Street League offers viewing enjoyment on several levels. Most of those levels were on display Friday, during the "Preliminary Qualifier," the first official event of the contest series. And purely as an audio-visual experience, Street League is certainly impressive.
Whether it's the JumboTron broadcasting immaculately produced DC Shoes commercials or realtime footage of the skaters as they compete with a filmer in tow, the event has succeeded in synthesizing aspects of mainstream sporting events with things like, well, Habitat pro and first time Street League contestant Austyn Gillette's ever so graceful yet ever so gnarly frontside 180 flip to flat.
When the DJ blasts the rapper Lil' Wayne through the 19,000 seat arena, and the announcer rhetorically asks the audience "Are you dead out there?" and the crowd goes wild, you certainly feel the electricity in the air.
It's like a Vegas boxing event but instead of boxing you get Tommy Sandoval punching a quarterpipe with a Mike Tyson-esque blunt to fakie.
You can't help but be swept up in the moment. You feel the monster energy.

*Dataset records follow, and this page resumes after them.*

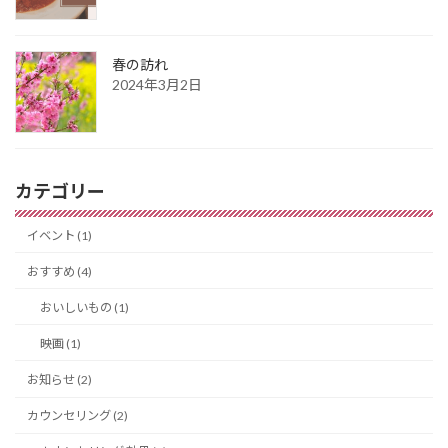
春の訪れ
2024年3月2日
カテゴリー
イベント (1)
おすすめ (4)
おいしいもの (1)
映画 (1)
お知らせ (2)
カウンセリング (2)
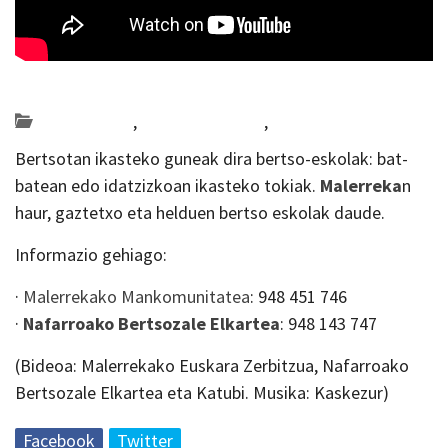
Posted on 2019-09-10 by
KulturSharea
bertsolaritza
,
Bideo_albisteak
,
Nafarroa
Bertsotan ikasteko guneak dira bertso-eskolak: bat-
batean edo idatzizkoan ikasteko tokiak.
Malerreka
n
haur, gaztetxo eta helduen bertso eskolak daude.
Informazio gehiago:
·
Malerrekako Mankomunitatea
: 948 451 746
·
Nafarroako Bertsozale Elkartea
: 948 143 747
(Bideoa: Malerrekako Euskara Zerbitzua, Nafarroako
Bertsozale Elkartea eta Katubi. Musika: Kaskezur)
Facebook
Twitter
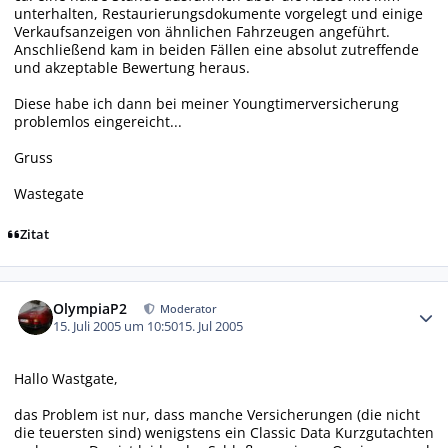
unterhalten, Restaurierungsdokumente vorgelegt und einige
Verkaufsanzeigen von ähnlichen Fahrzeugen angeführt.
Anschließend kam in beiden Fällen eine absolut zutreffende
und akzeptable Bewertung heraus.
Diese habe ich dann bei meiner Youngtimerversicherung
problemlos eingereicht...
Gruss
Wastegate
Zitat
Autor-Statistiken
OlympiaP2
Moderator
15. Juli 2005 um 10:50
15. Jul 2005
Hallo Wastgate,
das Problem ist nur, dass manche Versicherungen (die nicht
die teuersten sind) wenigstens ein Classic Data Kurzgutachten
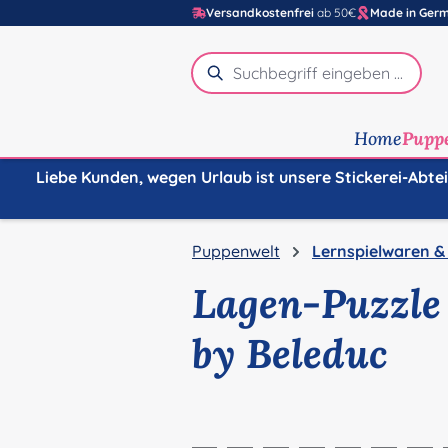
Versandkostenfrei
ab 50€
Made in Ger
m Hauptinhalt springen
Zur Suche springen
Zur Hauptnavigation springen
Home
Pupp
Liebe Kunden, wegen Urlaub ist unsere Stickerei-Abte
Puppenwelt
Lernspielwaren &
Lagen-Puzzle
by Beleduc
Bildergalerie überspringen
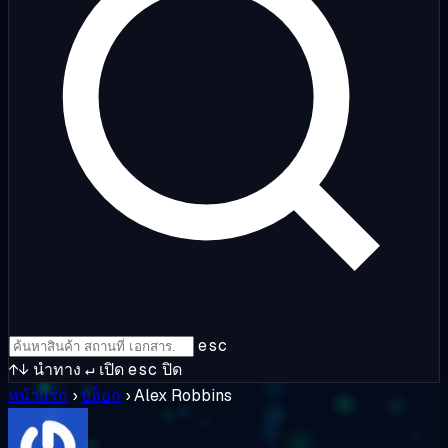
esc
↑↓
นำทาง
↵
เปิด
esc
ปิด
หน้าแรก
›
บล็อก
›
Alex Robbins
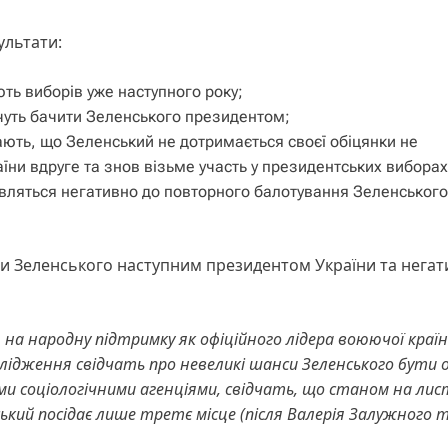
ультати:
ють виборів уже наступного року;
очуть бачити Зеленського президентом;
ають, що Зеленський не дотримається своєї обіцянки не
їни вдруге та знов візьме участь у президентських виборах
тавляться негативно до повторного балотування Зеленського
ити Зеленського наступним президентом України та нега
 на народну підтримку як офіційного лідера воюючої країн
дослідження свідчать про невеликі шанси Зеленського бути
ми соціологічними агенціями, свідчать, що станом на лис
нський посідає лише третє місце (після Валерія Залужного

You feel like you are in a strange dream.
This is skateboarding as global information age data-driven digital media spectacle. [Incidentally, as a joke/literary experiment, I asked DC and Alien Workshop pro Mikey Taylor to write a single sentence on my laptop, anything he felt like so long as it did not involve swearing or references to drugs or alcohol. He took a while to compose a sentence. "Writing is hard," he said. After some deliberation he wrote one sentence and gave me a high five. When I looked at the computer it said, "Is Street League the future?"]
If you are a numbers person, if you desire a statistical portrait of sick and rad and gnarly and steezy skating, you can also enjoy Street League on that strategic level. At any time, you may wade into the numerical information Street League relentlessly provides viewers second by second.

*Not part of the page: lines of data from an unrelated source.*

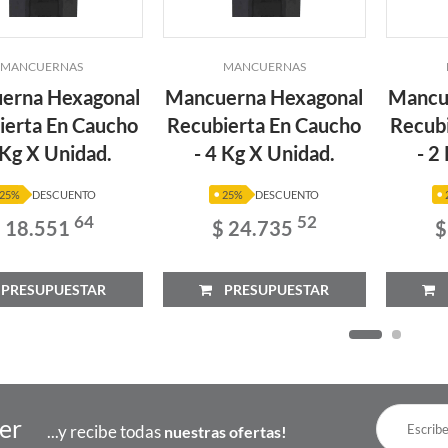
MANCUERNAS
MANCUERNAS
erna Hexagonal
Mancuerna Hexagonal
Mancu
ierta En Caucho
Recubierta En Caucho
Recub
 Kg X Unidad.
- 4 Kg X Unidad.
- 2
25%
DESCUENTO
25%
DESCUENTO
64
52
 18.551
$ 24.735
$
RESUPUESTAR
PRESUPUESTAR
P
ter
...y recibe todas
nuestras ofertas!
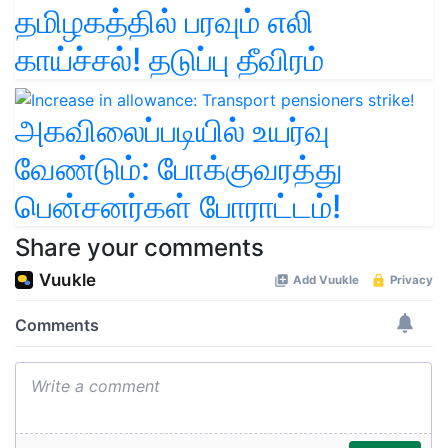
தமிழகத்தில் பரவும் எலி
காய்ச்சல்! தடுப்பு தீவிரம்
அகவிலைப்படியில் உயர்வு
வேண்டும்: போக்குவரத்து
பென்சனர்கள் போராட்டம்!
Share your comments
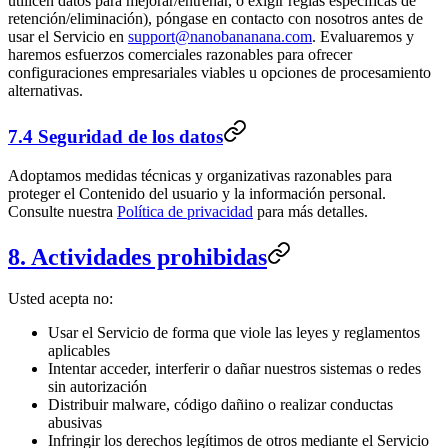
utilicen datos para mejorar/entrenar, o exigir reglas específicas de
retención/eliminación), póngase en contacto con nosotros antes de
usar el Servicio en
support@nanobananana.com
. Evaluaremos y
haremos esfuerzos comerciales razonables para ofrecer
configuraciones empresariales viables u opciones de procesamiento
alternativas.
7.4 Seguridad de los datos
Adoptamos medidas técnicas y organizativas razonables para
proteger el Contenido del usuario y la información personal.
Consulte nuestra
Política de privacidad
para más detalles.
8. Actividades prohibidas
Usted acepta no:
Usar el Servicio de forma que viole las leyes y reglamentos
aplicables
Intentar acceder, interferir o dañar nuestros sistemas o redes
sin autorización
Distribuir malware, código dañino o realizar conductas
abusivas
Infringir los derechos legítimos de otros mediante el Servicio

SO, IS STREET LEAGUE THE FUTURE?
"If golf and skateboarding had a baby it would be Street League," offered one industry-insider on the courtesy shuttle transporting persons from the Westin Crown Center hotel to the Sprint Center, where Street League's first stop is being held. Jeff Pang, a legendary former pro for Element's earliest incarnation Underworld Element, added that he and several colleagues have a friendly gambling pool revolving around Street League results. "We nerd out," Pang said with a laugh.
Or if you just want to watch sick skating in person, Street League offers just that.

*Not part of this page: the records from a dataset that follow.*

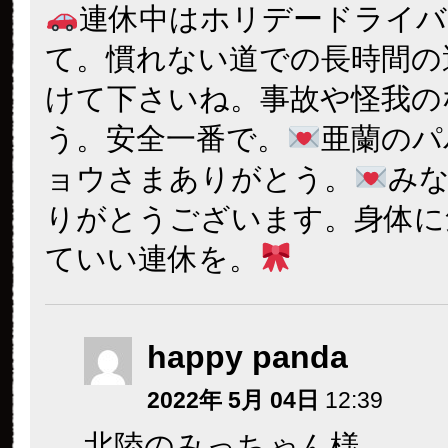
連休中はホリデードライバ
て。慣れない道での長時間の
けて下さいね。事故や怪我の
う。安全一番で。
亜蘭のパ
ョウさまありがとう。
み
りがとうございます。身体に
ていい連休を。
happy panda
2022年 5月 04日
12:39
北陸のみっちゃん様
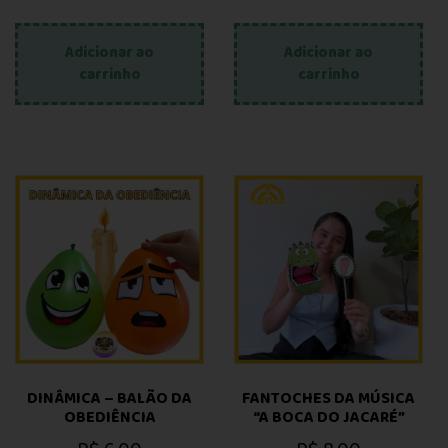
Adicionar ao
Adicionar ao
carrinho
carrinho
DINÂMICA – BALÃO DA
FANTOCHES DA MÚSICA
OBEDIÊNCIA
“A BOCA DO JACARÉ”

If you attend Street League as a member of the media, you will hear and read the phrase "The Greatest Skateboarders in the World" with a frequency that sometimes allows you to forget what that actually means. Tonight what that meant was Nyjah Huston doing a perfect kickflip backside noseblunt on what might technically could be called a huge red handrail with a huge drop that could kill you.
Tonight what that meant was hometown favorite Sean Malto doing a nosegrind nollie flip out on a giant ledge. Malto, a Kansas City native with a Midwesterner's unassuming appeal, was clearly the crowd favorite. As he skated members of the audience would call out, "Malto!" "Hey Malto!"
Bastien Salabanzi, a dynamic Frenchman, is in some ways Malto's stylistic antithesis. Malto projects ease. Salabanzi projects intensity.
Though in practice he was throwing caballerial kickflips at Nolan Ryan speeds, his first run of the Street League Qualifier may have been marred by contest jitters. But clearly Salabanzi benefited from Street League's revised format, which allows skaters two runs but only counts the higher of the skater's two scores.
In his second run of the evening Salabanzi did yet another comeback, by pulling that caballerial kickflip. His second was just about perfect. The crowd went wild.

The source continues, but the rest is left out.